Source records section start

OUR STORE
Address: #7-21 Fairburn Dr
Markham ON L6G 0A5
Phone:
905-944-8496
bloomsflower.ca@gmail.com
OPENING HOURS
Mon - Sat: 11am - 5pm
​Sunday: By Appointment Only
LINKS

Source records section end
Source records section start

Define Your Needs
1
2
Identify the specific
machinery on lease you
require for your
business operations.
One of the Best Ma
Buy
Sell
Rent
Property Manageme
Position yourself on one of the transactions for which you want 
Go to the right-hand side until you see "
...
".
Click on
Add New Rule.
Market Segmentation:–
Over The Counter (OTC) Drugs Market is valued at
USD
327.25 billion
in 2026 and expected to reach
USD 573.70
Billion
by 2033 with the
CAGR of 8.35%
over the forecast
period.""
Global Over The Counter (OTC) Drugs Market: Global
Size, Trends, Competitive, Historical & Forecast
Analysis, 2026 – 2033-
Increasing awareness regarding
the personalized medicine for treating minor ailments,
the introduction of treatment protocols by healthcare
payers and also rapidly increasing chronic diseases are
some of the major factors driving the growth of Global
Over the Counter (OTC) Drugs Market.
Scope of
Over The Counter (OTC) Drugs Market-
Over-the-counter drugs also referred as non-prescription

Source records section end

Word for word, restate the lines of the data above that fall between the line holding "the personalized medicine" and the line holding "Over-the-counter drugs also", inclusive, and no other lines.

→ **Written answer**:
the personalized medicine for treating minor ailments,
the introduction of treatment protocols by healthcare
payers and also rapidly increasing chronic diseases are
some of the major factors driving the growth of Global
Over the Counter (OTC) Drugs Market.
Scope of
Over The Counter (OTC) Drugs Market-
Over-the-counter drugs also referred as non-prescription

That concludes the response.